[Collected data]

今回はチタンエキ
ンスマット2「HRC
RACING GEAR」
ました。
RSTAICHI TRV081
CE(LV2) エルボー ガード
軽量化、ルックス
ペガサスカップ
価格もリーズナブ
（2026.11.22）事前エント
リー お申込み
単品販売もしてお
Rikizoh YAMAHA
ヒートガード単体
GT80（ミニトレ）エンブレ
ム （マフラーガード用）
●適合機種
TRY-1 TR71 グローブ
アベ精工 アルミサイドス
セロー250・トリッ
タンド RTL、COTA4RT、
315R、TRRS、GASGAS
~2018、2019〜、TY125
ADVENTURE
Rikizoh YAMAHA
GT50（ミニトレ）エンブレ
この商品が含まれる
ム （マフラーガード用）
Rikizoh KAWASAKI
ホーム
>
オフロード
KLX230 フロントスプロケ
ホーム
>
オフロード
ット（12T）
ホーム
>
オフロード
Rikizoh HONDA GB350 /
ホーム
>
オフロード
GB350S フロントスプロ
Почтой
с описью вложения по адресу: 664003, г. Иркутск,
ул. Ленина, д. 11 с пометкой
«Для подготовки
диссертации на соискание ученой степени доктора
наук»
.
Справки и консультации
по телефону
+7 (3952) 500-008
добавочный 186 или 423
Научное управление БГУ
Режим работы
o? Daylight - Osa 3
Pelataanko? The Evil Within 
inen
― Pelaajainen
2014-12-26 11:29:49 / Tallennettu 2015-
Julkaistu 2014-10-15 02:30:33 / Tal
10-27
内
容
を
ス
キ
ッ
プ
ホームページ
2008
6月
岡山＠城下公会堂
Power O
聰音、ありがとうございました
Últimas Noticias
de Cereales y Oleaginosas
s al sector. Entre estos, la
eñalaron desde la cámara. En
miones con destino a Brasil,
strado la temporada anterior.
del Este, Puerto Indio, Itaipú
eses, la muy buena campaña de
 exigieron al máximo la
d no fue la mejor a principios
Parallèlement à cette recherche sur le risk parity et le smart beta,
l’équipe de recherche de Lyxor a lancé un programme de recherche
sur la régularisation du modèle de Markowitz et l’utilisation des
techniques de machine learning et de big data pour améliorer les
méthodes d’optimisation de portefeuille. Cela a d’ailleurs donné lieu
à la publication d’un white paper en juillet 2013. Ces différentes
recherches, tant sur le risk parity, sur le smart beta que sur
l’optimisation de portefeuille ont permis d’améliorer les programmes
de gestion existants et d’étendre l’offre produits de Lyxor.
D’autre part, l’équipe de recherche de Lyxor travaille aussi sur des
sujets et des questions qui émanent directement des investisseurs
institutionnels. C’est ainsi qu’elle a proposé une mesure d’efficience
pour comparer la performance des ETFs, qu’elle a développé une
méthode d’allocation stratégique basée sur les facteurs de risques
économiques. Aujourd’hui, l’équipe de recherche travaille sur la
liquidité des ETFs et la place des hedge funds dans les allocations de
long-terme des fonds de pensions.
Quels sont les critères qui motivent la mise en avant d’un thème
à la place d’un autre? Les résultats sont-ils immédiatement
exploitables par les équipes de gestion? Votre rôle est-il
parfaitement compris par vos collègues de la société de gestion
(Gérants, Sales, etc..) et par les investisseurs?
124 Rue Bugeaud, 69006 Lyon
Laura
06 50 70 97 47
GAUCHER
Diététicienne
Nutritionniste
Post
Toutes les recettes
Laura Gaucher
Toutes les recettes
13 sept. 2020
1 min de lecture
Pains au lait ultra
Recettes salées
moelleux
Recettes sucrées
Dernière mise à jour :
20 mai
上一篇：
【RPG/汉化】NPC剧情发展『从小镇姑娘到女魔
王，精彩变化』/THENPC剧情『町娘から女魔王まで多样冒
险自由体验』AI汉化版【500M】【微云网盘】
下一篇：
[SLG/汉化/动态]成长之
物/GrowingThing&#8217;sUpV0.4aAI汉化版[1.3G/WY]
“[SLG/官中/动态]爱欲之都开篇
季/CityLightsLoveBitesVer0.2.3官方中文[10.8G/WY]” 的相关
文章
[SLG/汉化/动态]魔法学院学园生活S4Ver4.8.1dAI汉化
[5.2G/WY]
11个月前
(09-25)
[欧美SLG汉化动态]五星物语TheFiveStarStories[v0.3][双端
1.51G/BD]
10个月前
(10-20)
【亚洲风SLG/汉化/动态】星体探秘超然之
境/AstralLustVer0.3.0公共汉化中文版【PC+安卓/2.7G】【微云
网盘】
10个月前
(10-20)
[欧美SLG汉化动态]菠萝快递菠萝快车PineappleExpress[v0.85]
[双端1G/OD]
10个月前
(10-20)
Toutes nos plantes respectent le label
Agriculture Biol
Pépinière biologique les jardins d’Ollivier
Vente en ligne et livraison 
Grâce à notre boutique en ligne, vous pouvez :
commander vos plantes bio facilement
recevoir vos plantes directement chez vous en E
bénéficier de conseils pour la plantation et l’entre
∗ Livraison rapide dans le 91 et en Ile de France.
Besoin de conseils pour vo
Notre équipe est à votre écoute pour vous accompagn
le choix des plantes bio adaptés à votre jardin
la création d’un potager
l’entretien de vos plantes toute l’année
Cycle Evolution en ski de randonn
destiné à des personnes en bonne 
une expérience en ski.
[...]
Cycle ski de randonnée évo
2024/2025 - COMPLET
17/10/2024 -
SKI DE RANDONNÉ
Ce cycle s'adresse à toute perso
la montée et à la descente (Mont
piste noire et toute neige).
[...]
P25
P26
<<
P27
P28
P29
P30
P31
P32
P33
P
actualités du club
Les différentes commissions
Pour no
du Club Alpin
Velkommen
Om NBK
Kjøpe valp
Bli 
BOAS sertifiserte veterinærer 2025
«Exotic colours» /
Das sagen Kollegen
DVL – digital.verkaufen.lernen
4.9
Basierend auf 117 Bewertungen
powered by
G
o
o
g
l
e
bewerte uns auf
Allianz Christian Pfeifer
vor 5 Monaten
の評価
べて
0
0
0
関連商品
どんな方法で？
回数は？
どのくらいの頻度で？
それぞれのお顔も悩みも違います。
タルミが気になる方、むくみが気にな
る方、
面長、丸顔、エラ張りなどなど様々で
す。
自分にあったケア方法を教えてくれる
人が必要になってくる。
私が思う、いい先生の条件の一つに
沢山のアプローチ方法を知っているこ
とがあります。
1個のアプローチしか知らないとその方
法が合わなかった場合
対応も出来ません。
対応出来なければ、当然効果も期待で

### Problem description:
None of the records may be skipped; each is to be repeated exactly.

### Answer section:
今回はチタンエキ
ンスマット2「HRC
RACING GEAR」
ました。
RSTAICHI TRV081
CE(LV2) エルボー ガード
軽量化、ルックス
ペガサスカップ
価格もリーズナブ
（2026.11.22）事前エント
リー お申込み
単品販売もしてお
Rikizoh YAMAHA
ヒートガード単体
GT80（ミニトレ）エンブレ
ム （マフラーガード用）
●適合機種
TRY-1 TR71 グローブ
アベ精工 アルミサイドス
セロー250・トリッ
タンド RTL、COTA4RT、
315R、TRRS、GASGAS
~2018、2019〜、TY125
ADVENTURE
Rikizoh YAMAHA
GT50（ミニトレ）エンブレ
この商品が含まれる
ム （マフラーガード用）
Rikizoh KAWASAKI
ホーム
>
オフロード
KLX230 フロントスプロケ
ホーム
>
オフロード
ット（12T）
ホーム
>
オフロード
Rikizoh HONDA GB350 /
ホーム
>
オフロード
GB350S フロントスプロ
Почтой
с описью вложения по адресу: 664003, г. Иркутск,
ул. Ленина, д. 11 с пометкой
«Для подготовки
диссертации на соискание ученой степени доктора
наук»
.
Справки и консультации
по телефону
+7 (3952) 500-008
добавочный 186 или 423
Научное управление БГУ
Режим работы
o? Daylight - Osa 3
Pelataanko? The Evil Within 
inen
― Pelaajainen
2014-12-26 11:29:49 / Tallennettu 2015-
Julkaistu 2014-10-15 02:30:33 / Tal
10-27
内
容
を
ス
キ
ッ
プ
ホームページ
2008
6月
岡山＠城下公会堂
Power O
聰音、ありがとうございました
Últimas Noticias
de Cereales y Oleaginosas
s al sector. Entre estos, la
eñalaron desde la cámara. En
miones con destino a Brasil,
strado la temporada anterior.
del Este, Puerto Indio, Itaipú
eses, la muy buena campaña de
 exigieron al máximo la
d no fue la mejor a principios
Parallèlement à cette recherche sur le risk parity et le smart beta,
l’équipe de recherche de Lyxor a lancé un programme de recherche
sur la régularisation du modèle de Markowitz et l’utilisation des
techniques de machine learning et de big data pour améliorer les
méthodes d’optimisation de portefeuille. Cela a d’ailleurs donné lieu
à la publication d’un white paper en juillet 2013. Ces différentes
recherches, tant sur le risk parity, sur le smart beta que sur
l’optimisation de portefeuille ont permis d’améliorer les programmes
de gestion existants et d’étendre l’offre produits de Lyxor.
D’autre part, l’équipe de recherche de Lyxor travaille aussi sur des
sujets et des questions qui émanent directement des investisseurs
institutionnels. C’est ainsi qu’elle a proposé une mesure d’efficience
pour comparer la performance des ETFs, qu’elle a développé une
méthode d’allocation stratégique basée sur les facteurs de risques
économiques. Aujourd’hui, l’équipe de recherche travaille sur la
liquidité des ETFs et la place des hedge funds dans les allocations de
long-terme des fonds de pensions.
Quels sont les critères qui motivent la mise en avant d’un thème
à la place d’un autre? Les résultats sont-ils immédiatement
exploitables par les équipes de gestion? Votre rôle est-il
parfaitement compris par vos collègues de la société de gestion
(Gérants, Sales, etc..) et par les investisseurs?
124 Rue Bugeaud, 69006 Lyon
Laura
06 50 70 97 47
GAUCHER
Diététicienne
Nutritionniste
Post
Toutes les recettes
Laura Gaucher
Toutes les recettes
13 sept. 2020
1 min de lecture
Pains au lait ultra
Recettes salées
moelleux
Recettes sucrées
Dernière mise à jour :
20 mai
上一篇：
【RPG/汉化】NPC剧情发展『从小镇姑娘到女魔
王，精彩变化』/THENPC剧情『町娘から女魔王まで多样冒
险自由体验』AI汉化版【500M】【微云网盘】
下一篇：
[SLG/汉化/动态]成长之
物/GrowingThing&#8217;sUpV0.4aAI汉化版[1.3G/WY]
“[SLG/官中/动态]爱欲之都开篇
季/CityLightsLoveBitesVer0.2.3官方中文[10.8G/WY]” 的相关
文章
[SLG/汉化/动态]魔法学院学园生活S4Ver4.8.1dAI汉化
[5.2G/WY]
11个月前
(09-25)
[欧美SLG汉化动态]五星物语TheFiveStarStories[v0.3][双端
1.51G/BD]
10个月前
(10-20)
【亚洲风SLG/汉化/动态】星体探秘超然之
境/AstralLustVer0.3.0公共汉化中文版【PC+安卓/2.7G】【微云
网盘】
10个月前
(10-20)
[欧美SLG汉化动态]菠萝快递菠萝快车PineappleExpress[v0.85]
[双端1G/OD]
10个月前
(10-20)
Toutes nos plantes respectent le label
Agriculture Biol
Pépinière biologique les jardins d’Ollivier
Vente en ligne et livraison 
Grâce à notre boutique en ligne, vous pouvez :
commander vos plantes bio facilement
recevoir vos plantes directement chez vous en E
bénéficier de conseils pour la plantation et l’entre
∗ Livraison rapide dans le 91 et en Ile de France.
Besoin de conseils pour vo
Notre équipe est à votre écoute pour vous accompagn
le choix des plantes bio adaptés à votre jardin
la création d’un potager
l’entretien de vos plantes toute l’année
Cycle Evolution en ski de randonn
destiné à des personnes en bonne 
une expérience en ski.
[...]
Cycle ski de randonnée évo
2024/2025 - COMPLET
17/10/2024 -
SKI DE RANDONNÉ
Ce cycle s'adresse à toute perso
la montée et à la descente (Mont
piste noire et toute neige).
[...]
P25
P26
<<
P27
P28
P29
P30
P31
P32
P33
P
actualités du club
Les différentes commissions
Pour no
du Club Alpin
Velkommen
Om NBK
Kjøpe valp
Bli 
BOAS sertifiserte veterinærer 2025
«Exotic colours» /
Das sagen Kollegen
DVL – digital.verkaufen.lernen
4.9
Basierend auf 117 Bewertungen
powered by
G
o
o
g
l
e
bewerte uns auf
Allianz Christian Pfeifer
vor 5 Monaten
の評価
べて
0
0
0
関連商品
どんな方法で？
回数は？
どのくらいの頻度で？
それぞれのお顔も悩みも違います。
タルミが気になる方、むくみが気にな
る方、
面長、丸顔、エラ張りなどなど様々で
す。
自分にあったケア方法を教えてくれる
人が必要になってくる。
私が思う、いい先生の条件の一つに
沢山のアプローチ方法を知っているこ
とがあります。
1個のアプローチしか知らないとその方
法が合わなかった場合
対応も出来ません。
対応出来なければ、当然効果も期待で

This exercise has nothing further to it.